In some embodiments, the business rules include the landing
web-page performance and merchant conversions. In the case of the
landing web-page performance, in general the COR may be the driving
criteria of whether a keyword can succeed. Based on a comparison of
the historical eCOR and the measured COR of a batch of keywords and
an acceptable level of risk, the eCOR can be specified.
[0080] Furthermore, at a high level, some properties of keywords
and the product web page tend to favor merchant conversions. These
features may be extracted by measuring conversions at the merchant
website and segmenting keyword properties. For example, some
merchants may provide feedback to the comparison-shopping engine
indicating that certain keywords did not perform well (e.g., did
not result is sales), so these keywords may not be published.

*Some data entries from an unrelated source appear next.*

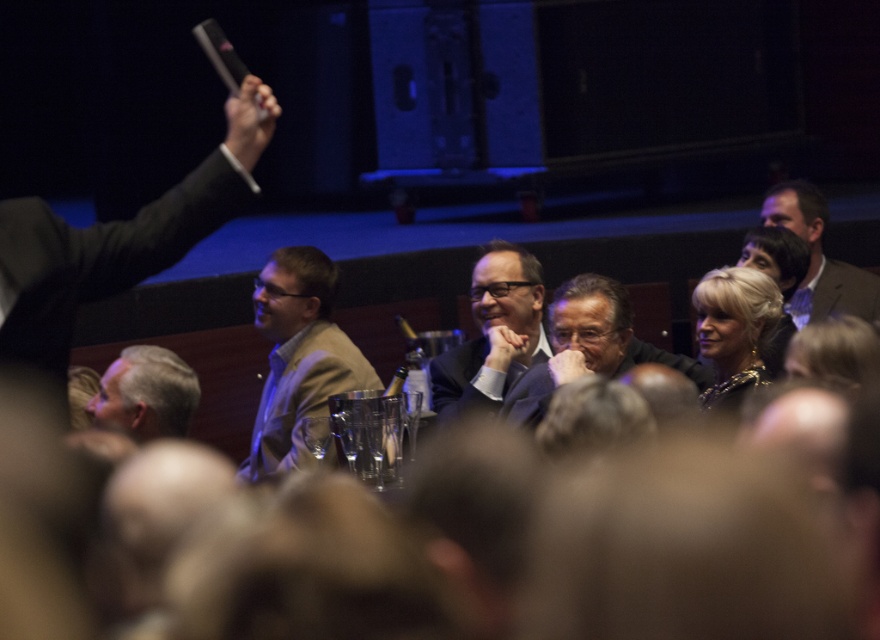 Does matte black suit at left have a smaller size compared to gray fabric suit at lower left?

Incorrect, matte black suit at left is not smaller in size than gray fabric suit at lower left.

The height and width of the screenshot is (640, 880). What do you see at coordinates (116, 243) in the screenshot? I see `matte black suit at left` at bounding box center [116, 243].

This screenshot has height=640, width=880. I want to click on matte black suit at left, so click(x=116, y=243).

Who is lower down, matte black suit at left or dark gray suit at center?

dark gray suit at center is lower down.

Between point (147, 266) and point (583, 284), which one is positioned in front?

Point (147, 266)

Who is more distant from viewer, (30, 205) or (536, 420)?

The point (536, 420) is behind.

Locate an element on the screen. Image resolution: width=880 pixels, height=640 pixels. matte black suit at left is located at coordinates (116, 243).

Which is more to the left, matte black suit at left or shiny gold necklace at center?

From the viewer's perspective, matte black suit at left appears more on the left side.

Does matte black suit at left have a greater width compared to shiny gold necklace at center?

Indeed, matte black suit at left has a greater width compared to shiny gold necklace at center.

The image size is (880, 640). Describe the element at coordinates (116, 243) in the screenshot. I see `matte black suit at left` at that location.

The image size is (880, 640). In order to click on matte black suit at left in this screenshot , I will do `click(116, 243)`. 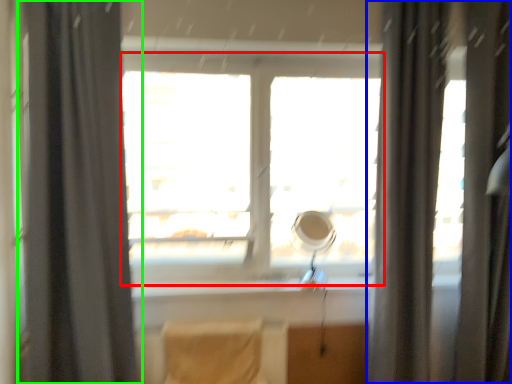 Question: Which object is positioned farthest from window (highlighted by a red box)? Select from curtain (highlighted by a blue box) and curtain (highlighted by a green box).

Choices:
 (A) curtain
 (B) curtain

Answer: (B) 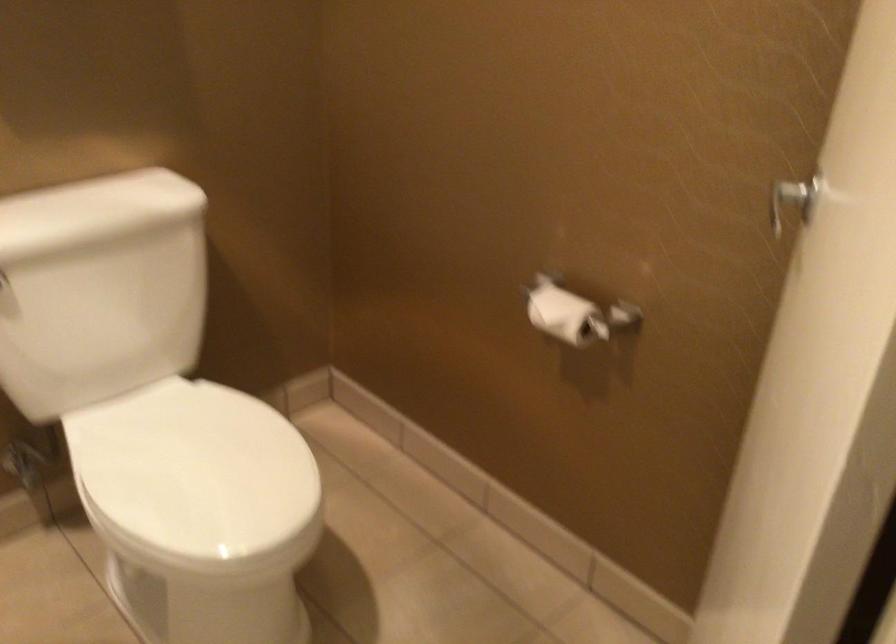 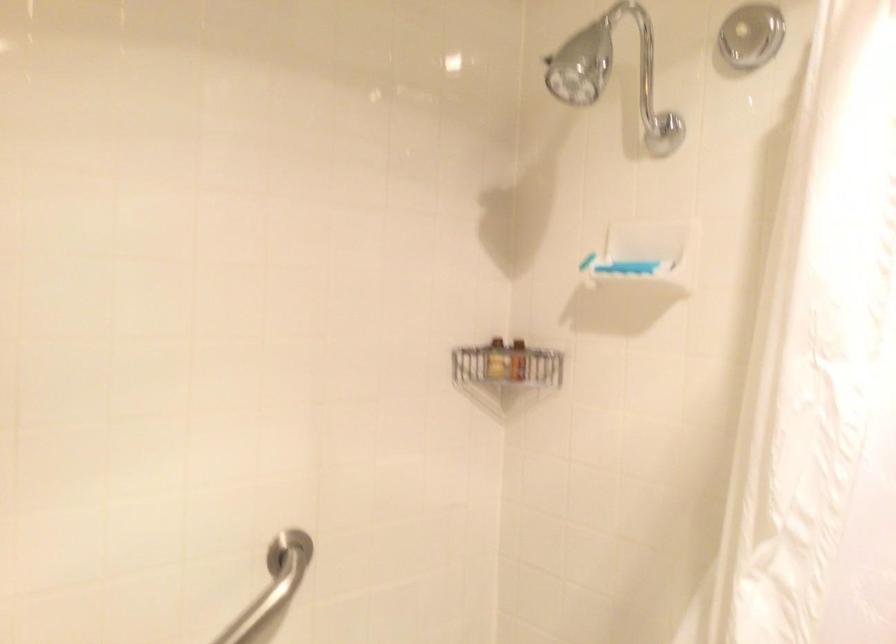 Question: The camera is either moving clockwise (left) or counter-clockwise (right) around the object. The first image is from the beginning of the video and the second image is from the end. Is the camera moving left or right when shooting the video?

Choices:
 (A) Left
 (B) Right

Answer: (B) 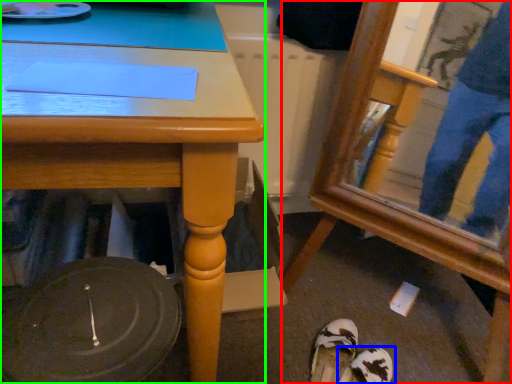 Question: Based on their relative distances, which object is nearer to swivel chair (highlighted by a red box)? Choose from footwear (highlighted by a blue box) and desk (highlighted by a green box).

Choices:
 (A) footwear
 (B) desk

Answer: (A) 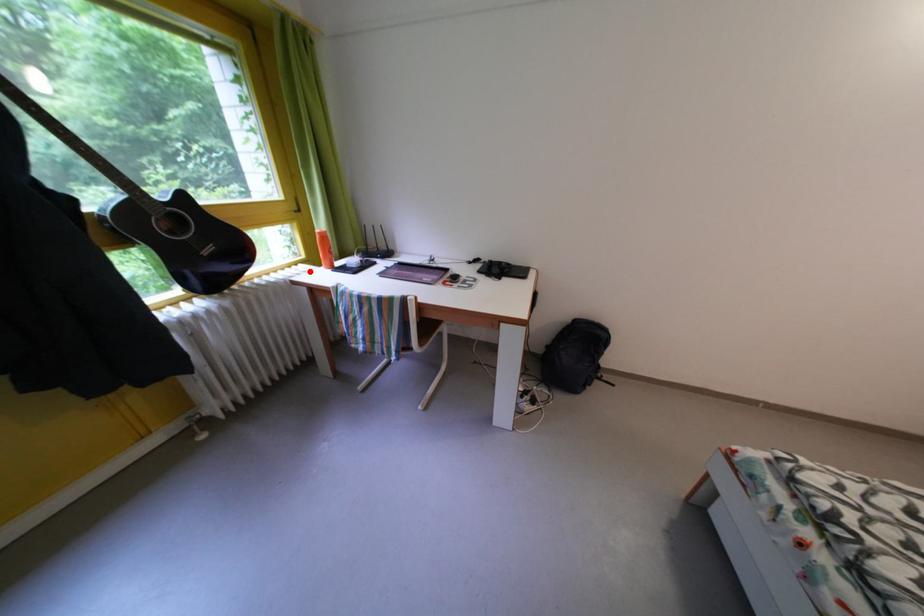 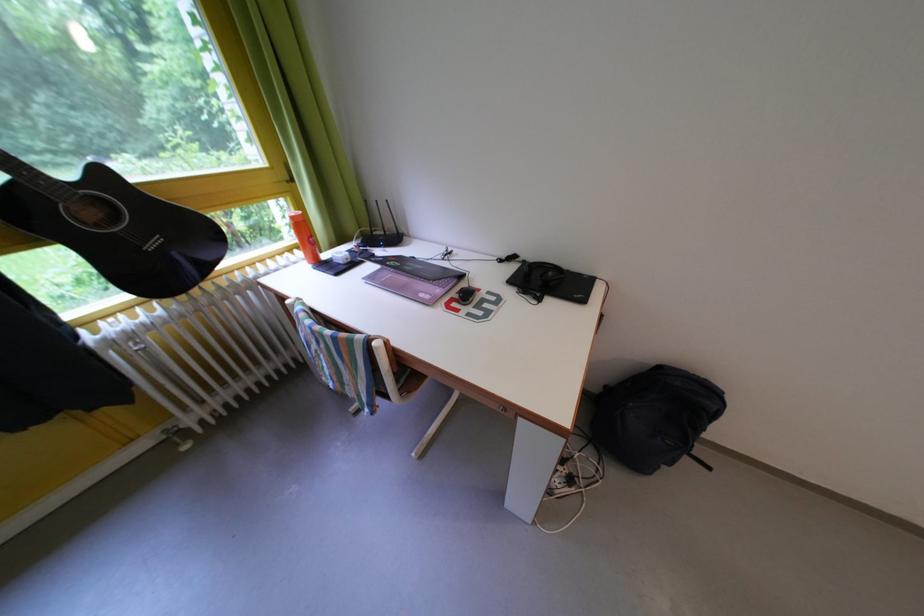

Alternatively, if no one else is bidding on a given keyword on a
search engine or ad-network, then this keyword may not be
published.
[0081] Note that the information and/or the additional information
in search-engine marketing system 300 may be stored at one or more
locations in search-engine marketing system 300 (i.e., locally or
remotely). Moreover, because this data may be sensitive in nature,
it may be encrypted.
[0082] FIG. 4 presents a block diagram illustrating a computer
system 400 in search-engine marketing system 300 (FIG. 3) that
performs method 100 (FIGS. 1 and 2). Computer system 400 includes
one or more processing units or processors 410, a communication
interface 412, a user interface 414, and one or more signal lines
422 coupling these components together. Note that the one or more
processors 410 may support parallel processing and/or
multi-threaded operation, the communication interface 412 may have
a persistent communication connection, and the one or more signal
lines 422 may constitute a communication bus. Moreover, the user
interface 414 may include: a display 416, a keyboard 418, and/or a
pointer 420, such as a mouse.
[0083] Memory 424 in computer system 400 may include volatile
memory and/or non-volatile memory. More specifically, memory 424
may include: ROM, RAM, EPROM, EEPROM, flash memory, one or more
smart cards, one or more magnetic disc storage devices, and/or one
or more optical storage devices. Memory 424 may store an operating
system 426 that includes procedures (or a set of instructions) for
handling various basic system services for performing
hardware-dependent tasks. Memory 424 may also store procedures (or
a set of instructions) in a communication module 428. These
communication procedures may be used for communicating with one or
more computers and/or servers, including computers and/or servers
that are remotely located with respect to computer system 400.
[0084] Memory 424 may also include multiple program modules (or
sets of instructions), including: a merchant-feed module 430 (or a
set of instructions), a keyword-extraction module 432 (or a set of
instructions), keyword evaluator 434 (or a set of instructions),
query-management module 436 (or a set of instructions), publishing
module 438 (or a set of instructions), and/or encryption module 440
(or a set of instructions). Note that one or more of these program
modules (or sets of instructions) may constitute a computer-program
mechanism.
[0085] During operation, merchant-feed module 430 may receive
merchant feeds 442, including product information. Then,
keyword-extraction module 432 may extract and/or generate keywords
444, and keyword evaluator 434 may determine activation conditions
446 of keywords 444 using search index 318.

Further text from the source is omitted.